Looking at memory porn is always something I like to do before moving on to the next chapter of my life. Thursday I leave to go on the shortest bike tour ever of 800km around the Fraser Canyon, come home for thanksgiving dinner, and leave the next day to drive 1400km to our new home near Stewart BC to work for the winter and maybe summer at the Last Frontier Heliskiing Resort. I hope to get Hyder-ized on my 23rd birthday to mask my 20th birthday screech-in in St.John's Newfoundland...
what a fucking trip this life has been so far i am so excited to keep on riding!


----------



## Kim Chee (Sep 27, 2015)

Nice pictures, I hope your upcoming adventures are even better than those in your past.


----------



## outlawloose (Sep 27, 2015)

Love memory porn, even of someone elses memories. I guess thats like voyeurism memory porn?


----------



## VikingAdventurer (Sep 27, 2015)

outlawloose said:


> voyeurism memory porn



It's a new thing. 

People are into it. ::bookworm::::fuckinginbed::


----------



## Tude (Sep 28, 2015)

There you are - haven't seen/heard from you in a while - Good to see you!! Always speak highly of you for your bicycling exploits!


----------



## Kate Westcoast (Sep 28, 2015)

Tude said:


> There you are - haven't seen/heard from you in a while - Good to see you!! Always speak highly of you for your bicycling exploits!

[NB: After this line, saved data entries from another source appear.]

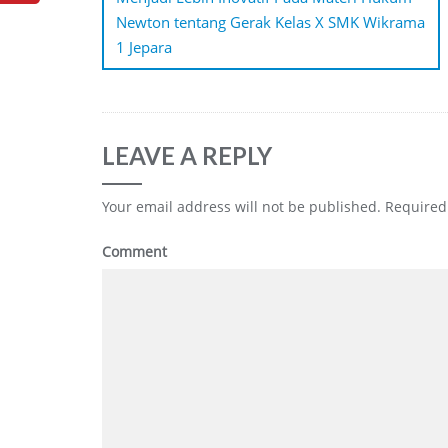
Newton tentang Gerak Kelas X SMK Wikrama
1 Jepara
LEAVE A REPLY
Your email address will not be published.
Required 
Comment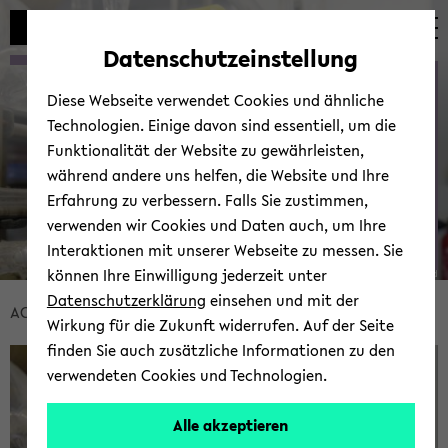
Automatische
zum
zum
zum
Inhaltswechsel
Hauptinhalt
Hauptmenü
Fußbereich
Datenschutzeinstellung
vermeiden
wechseln
wechseln
wechseln
Tech­ni­ques
Diese Webseite verwendet Cookies und ähnliche
Technologien. Einige davon sind essentiell, um die
Funktionalität der Website zu gewährleisten,
während andere uns helfen, die Website und Ihre
Erfahrung zu verbessern. Falls Sie zustimmen,
verwenden wir Cookies und Daten auch, um Ihre
Interaktionen mit unserer Webseite zu messen. Sie
können Ihre Einwilligung jederzeit unter
© Uni­ver­si­tät Bie­le­feld
Datenschutzerklärung
einsehen und mit der
Bread­
ACS-​Mitzel
Working Tech­ni­ques
Wirkung für die Zukunft widerrufen. Auf der Seite
crumb
finden Sie auch zusätzliche Informationen zu den
über­
verwendeten Cookies und Technologien.
sprin­
gen
Alle akzeptieren
und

Will try and remember to post some photos from the latest bike ride


----------



## iflewoverthecuckoosnest (Nov 1, 2015)

Awe, the puppies <3
Looks like some grand times! Thanks for sharing.


----------



## Deleted member 14481 (Nov 14, 2015)

I'm so jealous, as I'm very bored and frustrated with where I'm sitting, right now. Keep us updated on the fun!


----------



## Multifaceted (Jun 22, 2016)

Those pictures of the boys are gorgeous- looks like you actually captured their essences, as cheesy as that may sound. Haha.


----------